“Some people may be critical about Career Pathways, [saying] ‘you can’t pigeonhole a child into a career, we can’t talk about careers in school,’” Barge said. “We better, quite honestly.”
Barge has explained a Career Pathway is an organizational model that will not change the state curriculum or standards, but will essentially require students to pick from about 17 different career choices they will focus on while continuing standard course work.
“We cannot afford to send our kids off to school any longer without a career in the world what they want to do and for them to try to find themselves and spend thousands and thousands of dollars ... to try and find out what they want to do,” Barge said. “We can do a better job helping them find that and it takes career education.”
HB 186 called for all entering ninth-grade students to have a Career Pathway beginning fall 2012.
“As we implement our Career Pathways initiatives, we also must implement a solid career education program that begins in elementary school,” Barge said.

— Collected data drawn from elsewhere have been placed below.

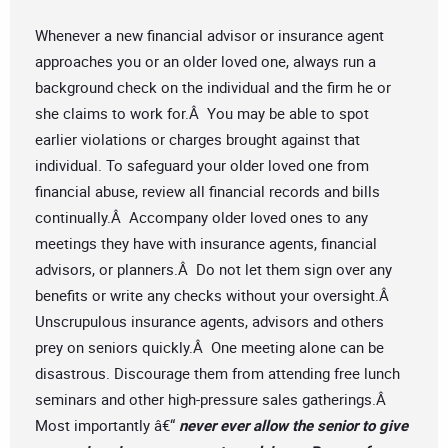
Whenever a new financial advisor or insurance agent
approaches you or an older loved one, always run a
background check on the individual and the firm he or
she claims to work for.Â You may be able to spot
earlier violations or charges brought against that
individual. To safeguard your older loved one from
financial abuse, review all financial records and bills
continually.Â Accompany older loved ones to any
meetings they have with insurance agents, financial
advisors, or planners.Â Do not let them sign over any
benefits or write any checks without your oversight.Â
Unscrupulous insurance agents, advisors and others
prey on seniors quickly.Â One meeting alone can be
disastrous. Discourage them from attending free lunch
seminars and other high-pressure sales gatherings.Â
Most importantly â€“
never ever allow the senior to give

He said this would include, for example, adding more structure to events like career days, in an effort to better inform students at a young age the Career Pathways available.
“Career awareness is all we’re talking about here,” Barge said. “We expand that in middle school into career exploration and start learning more about the careers ... so that by the end of the eighth grade they have studied for the first eight years of school all the various Career Pathways and Career Clusters that we offer in the school systems so when they make it to high school, they can make an educated choice about the Career Pathway they want to follow.”
He compared the elementary school to high school career initiative to taking core subject classes in college before taking classes more oriented to one’s major.
“I’m convinced that one of the reasons that many of our students go on to postsecondary and are not ready is we haven’t given them the proper coursework in high school to prepare them,” Barge said.
He provided the example of high school seniors taking a science class that is not perceived as challenging simply to meet the graduation requirements set by the state.
Barge asked hypothetically, “If you know you want to be a nurse or a doctor, would it not make sense for that [senior] science class to be Human Anatomy and Physiology or an Advanced Placement biology course?”
He added, “That’s what a Career Pathway does, it helps ensure students are in the proper courses for what they want to do.”